Analysis

The Harker - Jefferson harmony and higher Oil prices in the offing

Markets

While nothing says summer like a roller coaster ride, we think the equity markets will turn very flat for the next few months. Still, today's NFP could possibly lend direction to the US dollar for the next 4 to 8 weeks as we enter summertime blues, although we also think volatility will be muted in FX land. 

The Harker -Jefferson harmony should be good news for the market as it reduces implied volatility around the NFP and the subsequent June FOMC meeting date with Fed policy implied futures shifting for 72% to 32 % rate hike probability.

That's not to say the grandaddy of economic data, NFP, will be a riskless cakewalk in the park event, as the deltas will be what counts. Any blockbuster plus 300 print could encourage FOMC centrists to favour a hike, whereas a sub-150 reading would certainly play nicely to the 'skip' crowd within the FOMC. 

But most US economists do not think the data will likely be soft enough to damage global growth expectations, which certainly won't help the USD versus the high beta EM. 

Indeed, a softer NFP report would be interpreted as USD unfavourable against both G10 and liquid EM FX currencies as traders will again begin to price in peak rates and peak US dollar

Gold could do well on a softer print given its higher beta than all the major currencies off US short and long-term rates and is the best buy on weak US data. 

Oil

Outside of the widely expected inventory draws in Q2 and possible OPEC interventions next week, we think the fundamental signals are becoming more favourable for oil markets as we are unlikely to see a global recession soon.

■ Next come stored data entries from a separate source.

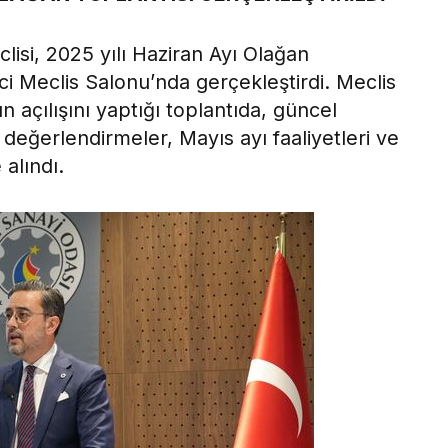
lisi, 2025 yılı Haziran Ayı Olağan
i Meclis Salonu’nda gerçekleştirdi. Meclis
 açılışını yaptığı toplantıda, güncel
değerlendirmeler, Mayıs ayı faaliyetleri ve
alındı.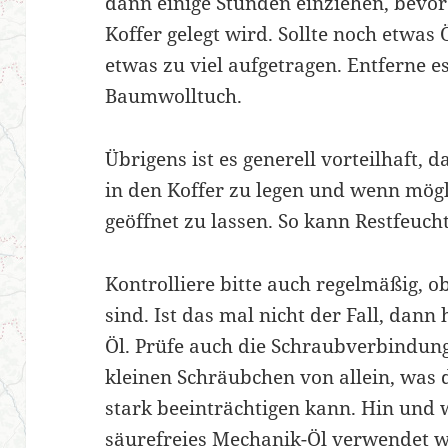
dann einige Stunden einziehen, bevor 
Koffer gelegt wird. Sollte noch etwas 
etwas zu viel aufgetragen. Entferne es
Baumwolltuch.
Übrigens ist es generell vorteilhaft,
in den Koffer zu legen und wenn mögl
geöffnet zu lassen. So kann Restfeuch
Kontrolliere bitte auch regelmäßig, o
sind. Ist das mal nicht der Fall, dann 
Öl. Prüfe auch die Schraubverbindun
kleinen Schräubchen von allein, was d
stark beeinträchtigen kann. Hin und w
säurefreies Mechanik-Öl verwendet w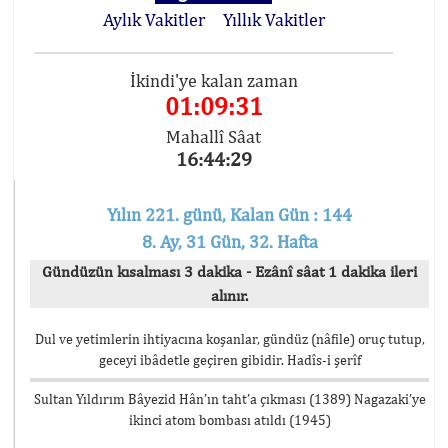
Aylık Vakitler
Yıllık Vakitler
İkindi'ye kalan zaman
01:09:31
Mahallî Sâat
16:44:29
Yılın 221. günü, Kalan Gün : 144
8. Ay, 31 Gün, 32. Hafta
Gündüzün kısalması 3 dakika - Ezânî sâat 1 dakika ileri
alınır.
Dul ve yetimlerin ihtiyacına koşanlar, gündüz (nâfile) oruç tutup,
geceyi ibâdetle geçiren gibidir. Hadîs-i şerîf
Sultan Yıldırım Bâyezid Hân’ın taht’a çıkması (1389) Nagazaki’ye
ikinci atom bombası atıldı (1945)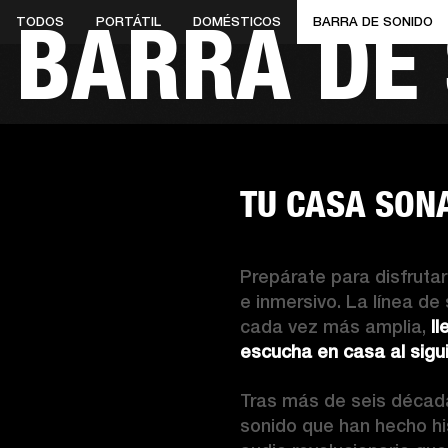
BARRA DE
TODOS
PORTÁTIL
DOMÉSTICOS
BARRA DE SONIDO
AMPLIFICADORES
ALTAVOCES
Omitir
al
chat
TU CASA SON
Prepárate para disfruta
e inmersivo. La línea de
cada vez más amplia, 
ll
escucha en casa al sigui
Tras más de seis décad
sonido que han hecho hist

While manufacturing historically dominates the business cycle, and its weakness would typically be associated with an encroaching recession, the opposite read is probably more credible, namely that services are so so strong that a widespread recession is less likely, especially since manufacturing may have limited downside from these already weak levels. And given the services account for 70% of global oil demand and with more room to grow, so do oil prices.